My main bearded tax expert David Cay Johnston is back with more perfectly legal scams that big business use to get rich at our expense. Here it is in layman's terms:
Imagine how your bank statement would look if, instead of having taxes taken out of your weekly paycheck, Congress let you keep that dough in return for your promise to pay your taxes years or decades from now—and sometimes, never.That’s the extraordinary deal Congress gives many big American companies now sitting on hundreds of billions of dollars of what are, essentially, interest-free loans. Apple and GE owe at least $36 billion in taxes on profits being held tax-free offshore, Microsoft nearly $27 billion and Pfizer $24 billion, according to Citizens for Tax Justice, a nonprofit organization respected for the integrity of its numbers even by groups that dislike its progressive perspective.

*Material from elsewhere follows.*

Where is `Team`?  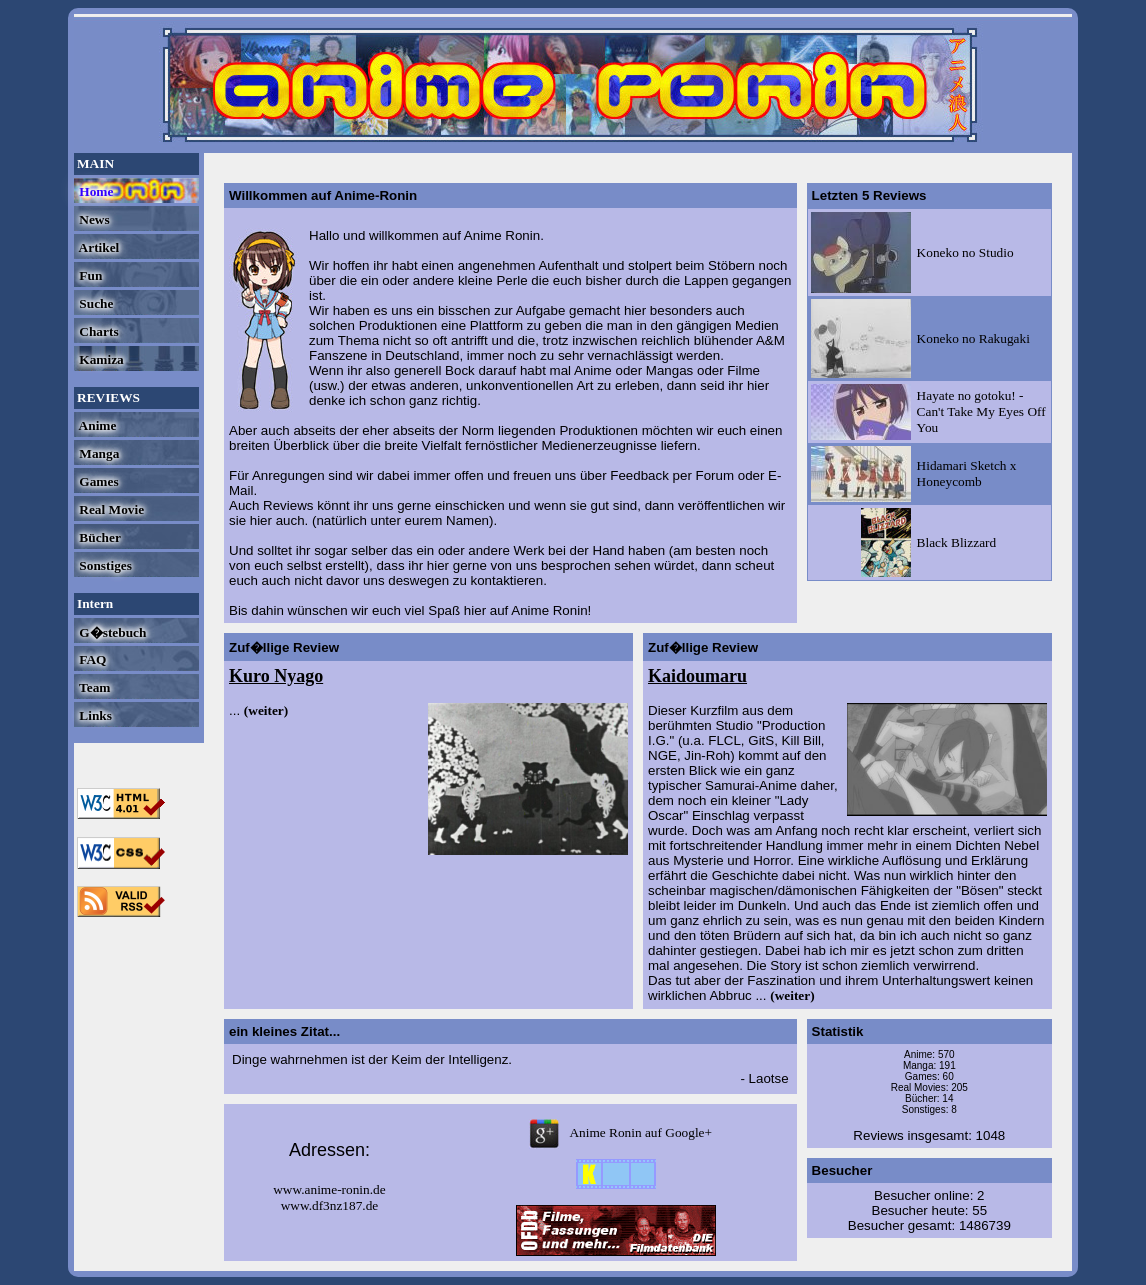 Team is located at coordinates (93, 687).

'Twas not always thus, Johnston reminds us, and as usual, it's Reagan's fault [emphasis mine]:
The use of offshore tax havens to convert profits into expenses stems from a 1986 change to Section 531 of the tax code. Starting in 1909, Congress imposed a 15 percent penalty on corporate cash-hoarding. That was supposed to encourage companies to reinvest and pay salaries and dividends, rather than weaken the economy by stuffing profits into the corporate equivalent of the proverbial mattress.The 1986 amendment said companies could hold unlimited amounts of cash, provided it was in offshore accounts. Today at least 362 of the Fortune 500 companies have more than 7,800 tax haven subsidiaries, many stuffed with cash, according to a tiny nonprofit research organization, the Institute on Taxation and Economic Policy.Johnston also reminds us of the IRS's double standard, one for all of us Joe Schmoes and another for corporations: "For the vast majority of people with regular W-2 jobs, income taxes are taken out before you get your check. Congress does not trust you, so it demands its cut up front and requires your employer, bank and stockbroker to verify what they paid you."
However, [emphasis mine]:
[I]f you are a multinational, the government takes your word on how much you owe, subject only to the increasingly rare audits by the IRS. Top IRS auditors, paid about $150,000, each find on average $19 million of corporate taxes due each year, according to data the IRS discloses to Syracuse University researchers each month. Even though each auditor finds $126 in taxes owed for each dollar he or she earns in pay (a great return on investment), Congress has been steadily shrinking their ranks for more than two decades. It also hobbles auditors by allowing them to look only at issues the companies have been warned about, a practice similar to food, hospital and pet shop inspectors tipping businesses off that they are coming so they can clean up first.
Let me highlight that: the IRS is the only government agency that makes money -- it enhances our government's fiscal position, making our government less likely to go bankrupt -- and yet Republicans in Congress consistently underfund the IRS as it tries to enforce the tax laws already on the books.
(So next time Republicans say they won't pass immigration reform because President Obama won't enforce existing laws, you'll know they're hypocrites.)
Perhaps the most perverse thing that happens is this:
Many companies, though, take a much simpler and safer approach when investing their untaxed profits. They buy U.S. Treasuries, those bonds the government sells because it spends more than it collects in taxes. In that way, the federal government pays companies to delay paying their taxes.This is a classic heads-you-win-tails-I-lose economic plan: The government loans money to big companies interest-free, then borrows it back with interest.
Pretty sweet deal, if you can get it!